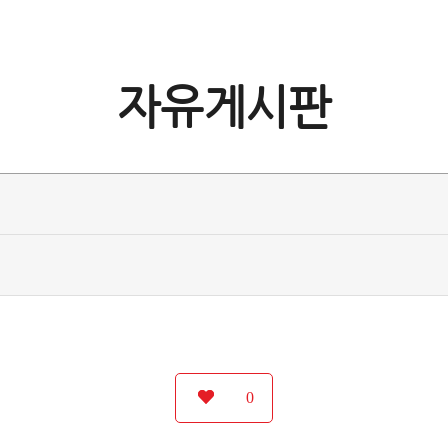
자유게시판
0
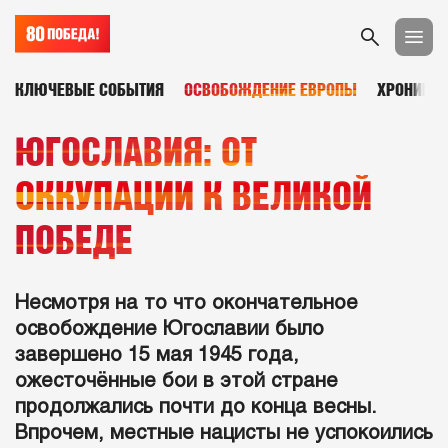
КЛЮЧЕВЫЕ СОБЫТИЯ
ОСВОБОЖДЕНИЕ ЕВРОПЫ
ХРОНИКА
ЮГОСЛАВИЯ: ОТ
ОККУПАЦИИ К ВЕЛИКОЙ
ПОБЕДЕ
Несмотря на то что окончательное
освобождение Югославии было
завершено 15 мая 1945 года,
ожесточённые бои в этой стране
продолжались почти до конца весны.
Впрочем, местные нацисты не успокоились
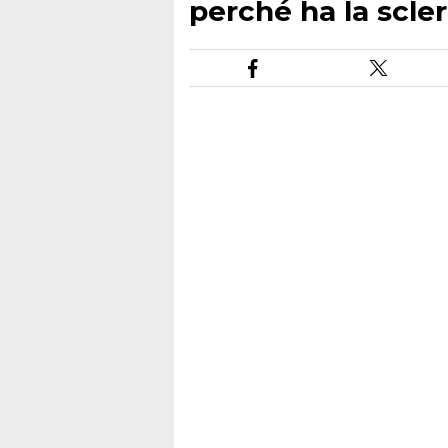
perché ha la scler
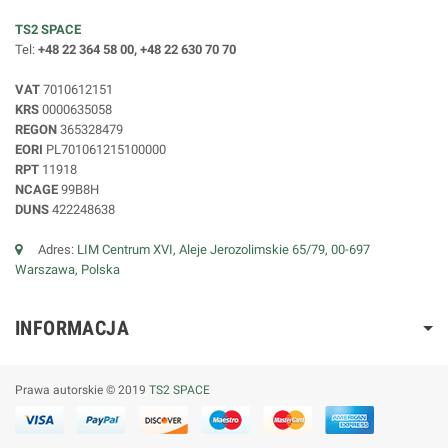
TS2 SPACE
Tel:
+48 22 364 58 00, +48 22 630 70 70
VAT
7010612151
KRS
0000635058
REGON
365328479
EORI
PL701061215100000
RPT
11918
NCAGE
99B8H
DUNS
422248638
Adres:
LIM Centrum XVI, Aleje Jerozolimskie 65/79, 00-697
Warszawa, Polska
INFORMACJA
Prawa autorskie © 2019
TS2 SPACE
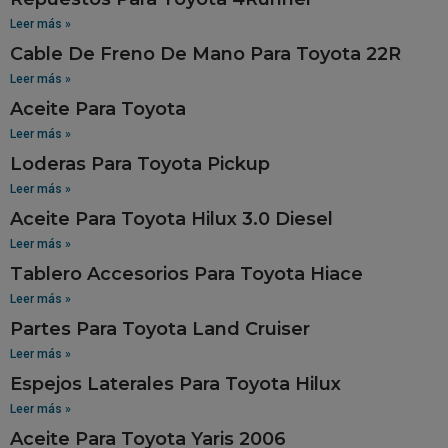
Leer más »
Cable De Freno De Mano Para Toyota 22R
Leer más »
Aceite Para Toyota
Leer más »
Loderas Para Toyota Pickup
Leer más »
Aceite Para Toyota Hilux 3.0 Diesel
Leer más »
Tablero Accesorios Para Toyota Hiace
Leer más »
Partes Para Toyota Land Cruiser
Leer más »
Espejos Laterales Para Toyota Hilux
Leer más »
Aceite Para Toyota Yaris 2006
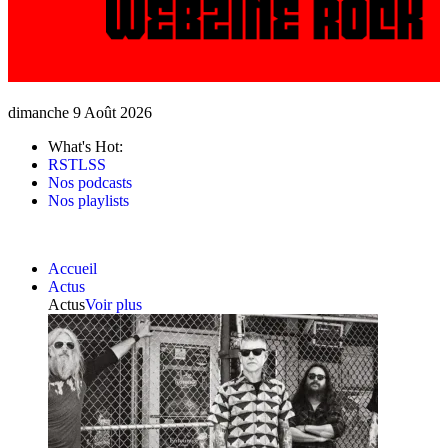
dimanche 9 Août 2026
What's Hot:
RSTLSS
Nos podcasts
Nos playlists
Accueil
Actus
Actus
Voir plus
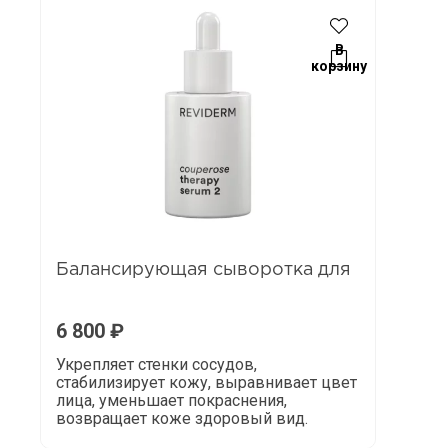
В
корзину
Балансирующая сыворотка для
6 800
₽
Укрепляет стенки сосудов,
стабилизирует кожу, выравнивает цвет
лица, уменьшает покраснения,
возвращает коже здоровый вид.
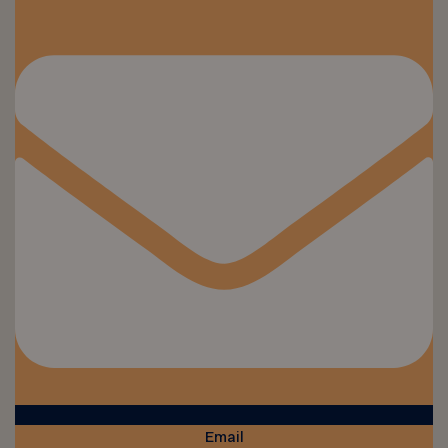
Email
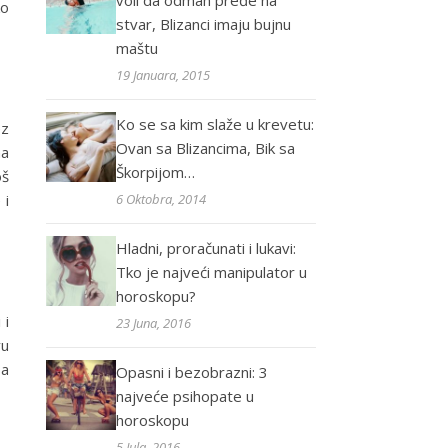
voli da odmah pređe na
ko
stvar, Blizanci imaju bujnu
maštu
19 Januara, 2015
Ko se sa kim slaže u krevetu:
ez
Ovan sa Blizancima, Bik sa
na
Škorpijom…
oš
 i
6 Oktobra, 2014
Hladni, proračunati i lukavi:
Tko je najveći manipulator u
horoskopu?
 i
23 Juna, 2016
vu
sa
Opasni i bezobrazni: 3
najveće psihopate u
horoskopu
5 Jula, 2016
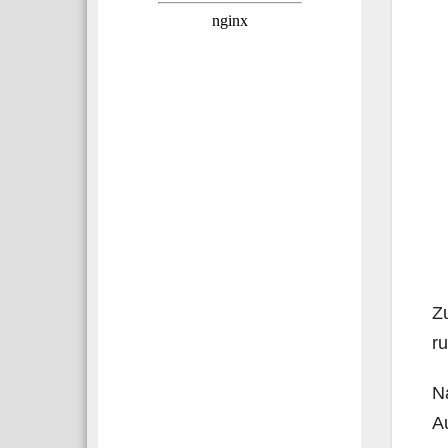
Zu
r
Na
Au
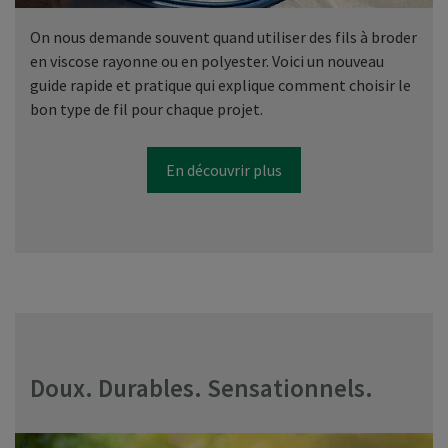
On nous demande souvent quand utiliser des fils à broder
en viscose rayonne ou en polyester. Voici un nouveau
guide rapide et pratique qui explique comment choisir le
bon type de fil pour chaque projet.
En découvrir plus
Doux. Durables. Sensationnels.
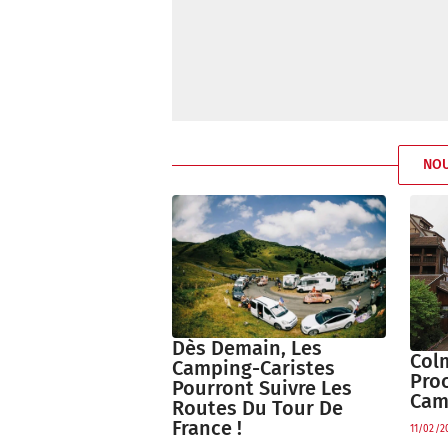
NO
Dès Demain, Les
Colm
Camping-Caristes
Pro
Pourront Suivre Les
Cam
Routes Du Tour De
France !
11/02/2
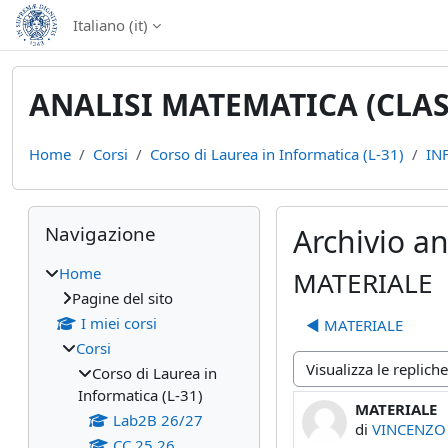
Vai al contenuto principale
Italiano ‎(it)‎
ANALISI MATEMATICA (CLASS
Home
Corsi
Corso di Laurea in Informatica (L-31)
IN
Blocchi
Salta Navigazione
Navigazione
Archivio a
Home
MATERIALE
Pagine del sito
I miei corsi
◀︎ MATERIALE
Corsi
Corso di Laurea in
Modalità visualizzazio
Informatica (L-31)
MATERIALE
Numero di ris
Lab2B 26/27
di
VINCENZO
CC 25 26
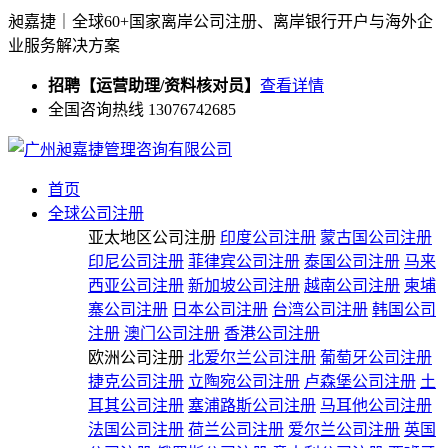
昶嘉捷｜全球60+国家离岸公司注册、离岸银行开户与海外企
业服务解决方案
招聘【运营助理/资料核对员】
查看详情
全国咨询热线 13076742685
首页
全球公司注册
亚太地区公司注册
印度公司注册
蒙古国公司注册
印尼公司注册
菲律宾公司注册
泰国公司注册
马来
西亚公司注册
新加坡公司注册
越南公司注册
柬埔
寨公司注册
日本公司注册
台湾公司注册
韩国公司
注册
澳门公司注册
香港公司注册
欧洲公司注册
北爱尔兰公司注册
葡萄牙公司注册
捷克公司注册
立陶宛公司注册
卢森堡公司注册
土
耳其公司注册
塞浦路斯公司注册
马耳他公司注册
法国公司注册
荷兰公司注册
爱尔兰公司注册
英国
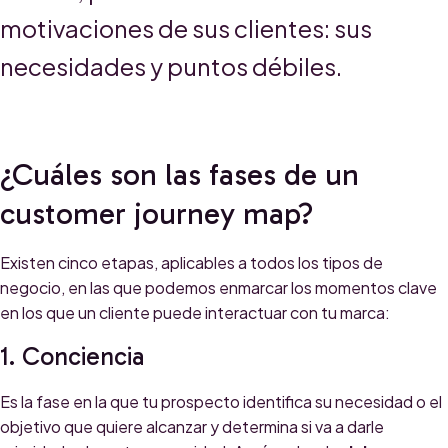
motivaciones de sus clientes: sus
necesidades y puntos débiles.
¿Cuáles son las fases de un
customer journey map?
Existen cinco etapas, aplicables a todos los tipos de
negocio, en las que podemos enmarcar los momentos clave
en los que un cliente puede interactuar con tu marca:
1. Conciencia
Es la fase en la que tu prospecto identifica su necesidad o el
objetivo que quiere alcanzar y determina si va a darle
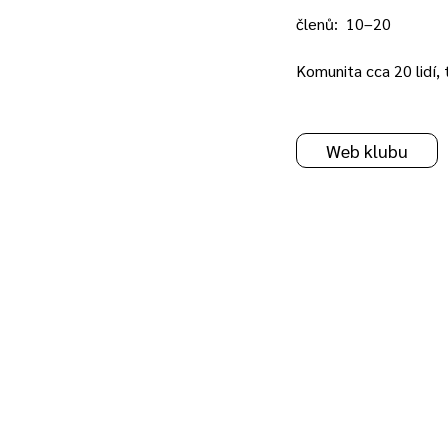
členů:
10–20
Komunita cca 20 lidí,
Web klubu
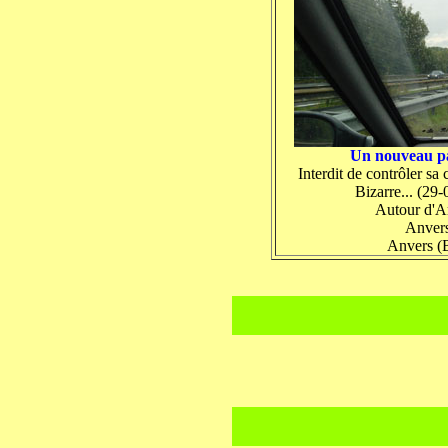
Un nouveau p
Interdit de contrôler sa
Bizarre... (29
Autour d'A
Anver
Anvers (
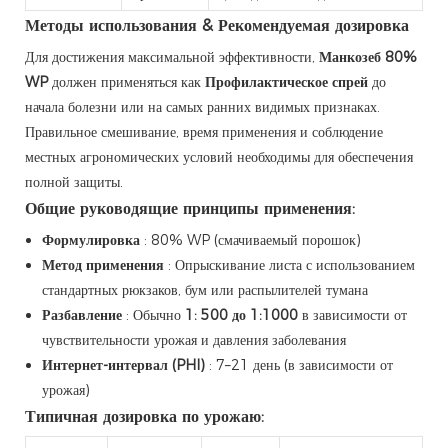
Методы использования & Рекомендуемая дозировка
Для достижения максимальной эффективности,
Манкозеб 80%
WP
должен применяться как
Профилактическое спрей
до
начала болезни или на самых ранних видимых признаках.
Правильное смешивание, время применения и соблюдение
местных агрономических условий необходимы для обеспечения
полной защиты.
Общие руководящие принципы применения:
Формулировка
: 80% WP (смачиваемый порошок)
Метод применения
: Опрыскивание листа с использованием
стандартных рюкзаков, бум или распылителей тумана
Разбавление
: Обычно
1: 500 до 1:1000
в зависимости от
чувствительности урожая и давления заболевания
Интернет-интервал (PHI)
: 7–21 день (в зависимости от
урожая)
Типичная дозировка по урожаю:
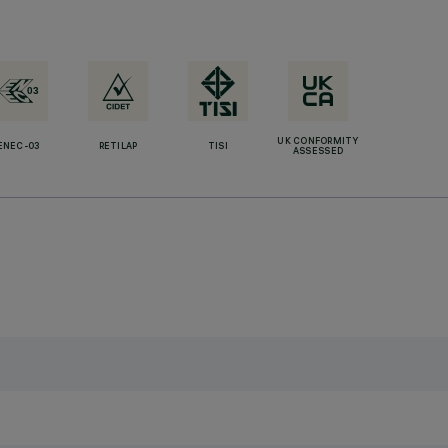
UK CONFORMITY
ENEC-03
RETILAP
TISI
ASSESSED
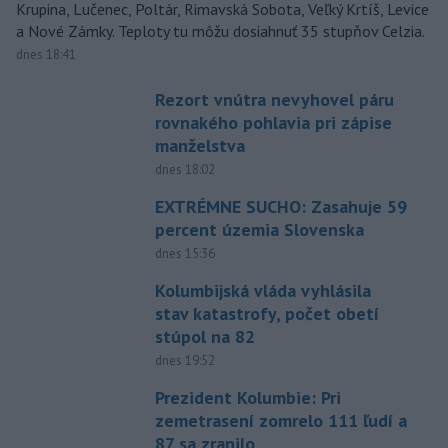
Krupina, Lučenec, Poltár, Rimavská Sobota, Veľký Krtíš, Levice
a Nové Zámky. Teploty tu môžu dosiahnuť 35 stupňov Celzia.
dnes 18:41
Rezort vnútra nevyhovel páru
rovnakého pohlavia pri zápise
manželstva
dnes 18:02
EXTRÉMNE SUCHO: Zasahuje 59
percent územia Slovenska
dnes 15:36
Kolumbijská vláda vyhlásila
stav katastrofy, počet obetí
stúpol na 82
dnes 19:52
Prezident Kolumbie: Pri
zemetrasení zomrelo 111 ľudí a
87 sa zranilo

### [Exercise objective]
Copy the entries exactly. No pictures.

### [Response]
자유게시판
0
КЛЮЧЕВЫЕ СОБЫТИЯ
ОСВОБОЖДЕНИЕ ЕВРОПЫ
ХРОНИКА
ЮГОСЛАВИЯ: ОТ
ОККУПАЦИИ К ВЕЛИКОЙ
ПОБЕДЕ
Несмотря на то что окончательное
освобождение Югославии было
завершено 15 мая 1945 года,
ожесточённые бои в этой стране
продолжались почти до конца весны.
Впрочем, местные нацисты не успокоились
perché ha la scler
TS2 SPACE
Tel:
+48 22 364 58 00, +48 22 630 70 70
VAT
7010612151
KRS
0000635058
REGON
365328479
EORI
PL701061215100000
RPT
11918
NCAGE
99B8H
DUNS
422248638
Adres:
LIM Centrum XVI, Aleje Jerozolimskie 65/79, 00-697
Warszawa, Polska
INFORMACJA
Prawa autorskie © 2019
TS2 SPACE
Leer más »
Cable De Freno De Mano Para Toyota 22R
Leer más »
Aceite Para Toyota
Leer más »
Loderas Para Toyota Pickup
Leer más »
Aceite Para Toyota Hilux 3.0 Diesel
Leer más »
Tablero Accesorios Para Toyota Hiace
Leer más »
Partes Para Toyota Land Cruiser
Leer más »
Espejos Laterales Para Toyota Hilux
Leer más »
Aceite Para Toyota Yaris 2006
dimanche 9 Août 2026
What's Hot:
RSTLSS
Nos podcasts
Nos playlists
Accueil
Actus
Actus
Voir plus
В
корзину
Балансирующая сыворотка для
6 800
₽
Укрепляет стенки сосудов,
стабилизирует кожу, выравнивает цвет
лица, уменьшает покраснения,
возвращает коже здоровый вид.
Email
voli da odmah pređe na
ko
stvar, Blizanci imaju bujnu
maštu
19 Januara, 2015
Ko se sa kim slaže u krevetu:
ez
Ovan sa Blizancima, Bik sa
na
Škorpijom…
oš
 i
6 Oktobra, 2014
Hladni, proračunati i lukavi:
Tko je najveći manipulator u
horoskopu?
 i
23 Juna, 2016
vu
sa
Opasni i bezobrazni: 3
najveće psihopate u
horoskopu
5 Jula, 2016
Zu
r
Na
Au
On nous demande souvent quand utiliser des fils à broder
en viscose rayonne ou en polyester. Voici un nouveau
guide rapide et pratique qui explique comment choisir le
bon type de fil pour chaque projet.
En découvrir plus
Doux. Durables. Sensationnels.
NO
Dès Demain, Les
Colm
Camping-Caristes
Pro
Pourront Suivre Les
Cam
Routes Du Tour De
France !
11/02/2
Vai al contenuto principale
Italiano ‎(it)‎
ANALISI MATEMATICA (CLASS
Home
Corsi
Corso di Laurea in Informatica (L-31)
IN
Blocchi
Salta Navigazione
Navigazione
Archivio a
Home
MATERIALE
Pagine del sito
I miei corsi
◀︎ MATERIALE
Corsi
Corso di Laurea in
Modalità visualizzazio
Informatica (L-31)
MATERIALE
Numero di ris
Lab2B 26/27
di
VINCENZO
CC 25 26
昶嘉捷｜全球60+国家离岸公司注册、离岸银行开户与海外企
业服务解决方案
招聘【运营助理/资料核对员】
查看详情
全国咨询热线 13076742685
首页
全球公司注册
亚太地区公司注册
印度公司注册
蒙古国公司注册
印尼公司注册
菲律宾公司注册
泰国公司注册
马来
西亚公司注册
新加坡公司注册
越南公司注册
柬埔
寨公司注册
日本公司注册
台湾公司注册
韩国公司
注册
澳门公司注册
香港公司注册
欧洲公司注册
北爱尔兰公司注册
葡萄牙公司注册
捷克公司注册
立陶宛公司注册
卢森堡公司注册
土
耳其公司注册
塞浦路斯公司注册
马耳他公司注册
法国公司注册
荷兰公司注册
爱尔兰公司注册
英国
motivaciones de sus clientes: sus
necesidades y puntos débiles.
¿Cuáles son las fases de un
customer journey map?
Existen cinco etapas, aplicables a todos los tipos de
negocio, en las que podemos enmarcar los momentos clave
en los que un cliente puede interactuar con tu marca:
1. Conciencia
Es la fase en la que tu prospecto identifica su necesidad o el
objetivo que quiere alcanzar y determina si va a darle
členů:
10–20
Komunita cca 20 lidí,
Web klubu
Un nouveau p
Interdit de contrôler sa
Bizarre... (29
Autour d'A
Anver
Anvers (
Методы использования & Рекомендуемая дозировка
Для достижения максимальной эффективности,
Манкозеб 80%
WP
должен применяться как
Профилактическое спрей
до
начала болезни или на самых ранних видимых признаках.
Правильное смешивание, время применения и соблюдение
местных агрономических условий необходимы для обеспечения
полной защиты.
Общие руководящие принципы применения:
Формулировка
: 80% WP (смачиваемый порошок)
Метод применения
: Опрыскивание листа с использованием
стандартных рюкзаков, бум или распылителей тумана
Разбавление
: Обычно
1: 500 до 1:1000
в зависимости от
чувствительности урожая и давления заболевания
Интернет-интервал (PHI)
: 7–21 день (в зависимости от
урожая)
Типичная дозировка по урожаю:
UK CONFORMITY
ENEC-03
RETILAP
TISI
ASSESSED
Krupina, Lučenec, Poltár, Rimavská Sobota, Veľký Krtíš, Levice
a Nové Zámky. Teploty tu môžu dosiahnuť 35 stupňov Celzia.
dnes 18:41
Rezort vnútra nevyhovel páru
rovnakého pohlavia pri zápise
manželstva
dnes 18:02
EXTRÉMNE SUCHO: Zasahuje 59
percent územia Slovenska
dnes 15:36
Kolumbijská vláda vyhlásila
stav katastrofy, počet obetí
stúpol na 82
dnes 19:52
Prezident Kolumbie: Pri
zemetrasení zomrelo 111 ľudí a
87 sa zranilo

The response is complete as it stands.